As questões que merecem a análise neste momento são: 

 

a) É possível a rescisão de contratos, sem a necessidade de pagamento de encargos rescisórios, em razão da crise causada pelo COVID-19?

 

b) A inadimplência de obrigações, como parcelas de contratos, empréstimos bancários, podem sofrer efeitos moratórios (juros, multas, vencimento antecipado, etc.), em razão da crise causada pelo COVID-19?

 

Para a resposta destas duas indagações, pretende-se, em relação à questão ‘a’, pela aplicação da teoria da imprevisão, invocando-se a cláusula rebus sic stantibus, prevista nos artigos 478, 479 e 480, todos do Código Civil² e, portanto, possibilitando-se a rescisão contratual por justa causa, sem ônus rescisórios.

 

Quanto à questão ‘b’, entende-se pela aplicação da tese do caso de força maior, prevista no artigo 393, do Código Civil³, que isenta de responsabilidade o devedor pelo inadimplemento em situações irresistíveis, imprevistas e descontroladas, impedindo os consequentes efeitos moratórios (juros, multas, vencimento antecipado etc.).

 

É necessário, antes de mais nada, esclarecer que cada caso detém suas particularidades que precisam ser analisadas individualmente.

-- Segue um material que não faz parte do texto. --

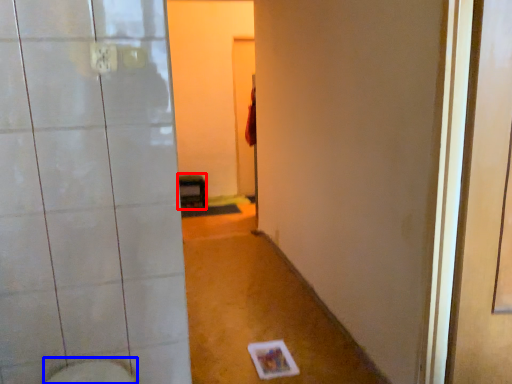 Question: Among these objects, which one is nearest to the camera, furniture (highlighted by a red box) or bidet (highlighted by a blue box)?

Choices:
 (A) furniture
 (B) bidet

Answer: (B) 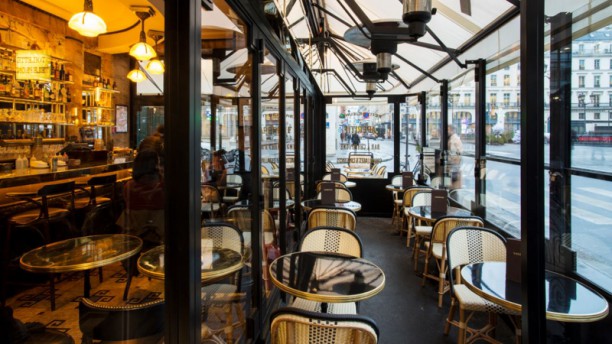 Identify the location of round tables. (488, 276), (336, 274), (234, 262), (101, 253), (428, 213), (401, 189), (349, 183), (352, 204). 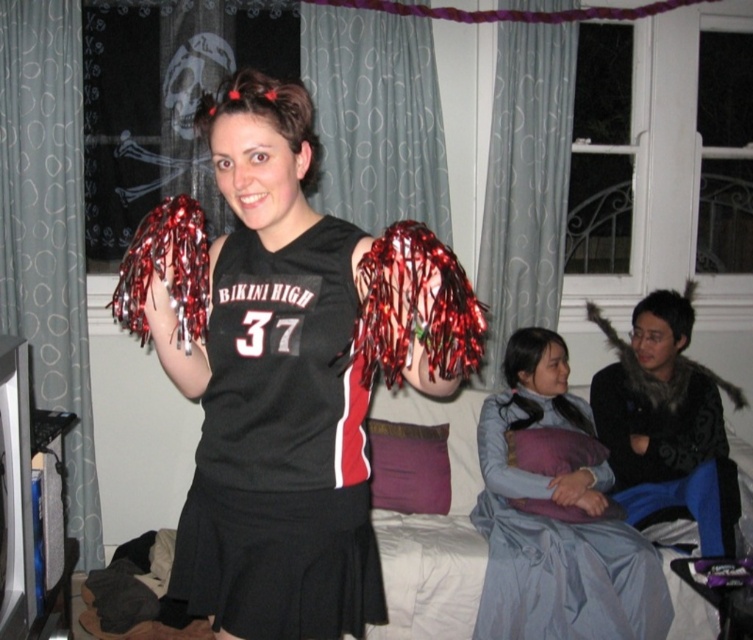 Consider the image. You are at a party and see the black jersey at center and the light blue satin dress at lower right. Which one is more to the left?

Outrossim, somente poderá fazer jus aos benefícios legais antes destacados, quem puder provar ter sido atingido diretamente pela crise criada pela pandemia de COVID-19.

 

Portanto, não é crível esta alegação às dívidas anteriores a março/2020.

 

Afora disso, é possível, independentemente da existência da atual pandemia, e neste ponto extensível a todos os contratos e débitos passados, atuais, e mesmo obrigações ainda não vencidas, a negociação coletiva com credores extrajudicialmente, através da chamada Recuperação Extrajudicial, ou ainda a própria Recuperação Judicial (substituta da antiga concordata). Ambos os institutos previstos para a superação da crise econômica empresarial (recuperação extrajudicial e recuperação judicial), estão previstos na Lei 11.101/05, e podem ser alternativas a superar às intempéries que o país está atravessando.

 

 

 

 

¹ Advogado Empresarialista, Professor, Árbitro e Administrador Judicial. Doutorando em Direito Civil pela Universidade Buenos Aires. Vice-Presidente da Caixa de Assistência dos Advogados de Santa Catarina. Membro da Comissão Especial de Direito Empresarial do Conselho Federal da OAB. 

 

² Art. 478. Nos contratos de execução continuada ou diferida, se a prestação de uma das partes se tornar excessivamente onerosa, com extrema vantagem para a outra, em virtude de acontecimentos extraordinários e imprevisíveis, poderá o devedor pedir a resolução do contrato. Os efeitos da sentença que a decretar retroagirão à data da citação. 

Art. 479. A resolução poderá ser evitada, oferecendo-se o réu a modificar equitativamente as condições do contrato. 

Art. 480. Se no contrato as obrigações couberem a apenas uma das partes, poderá ela pleitear que a sua prestação seja reduzida, ou alterado o modo de executá-la, a fim de evitar a onerosidade excessiva. 

 

³Art. 393. O devedor não responde pelos prejuízos resultantes de caso fortuito ou força maior, se expressamente não se houver por eles responsabilizado. 

Parágrafo único. O caso fortuito ou de força maior verifica-se no fato necessário, cujos efeitos não era possível evitar ou impedir.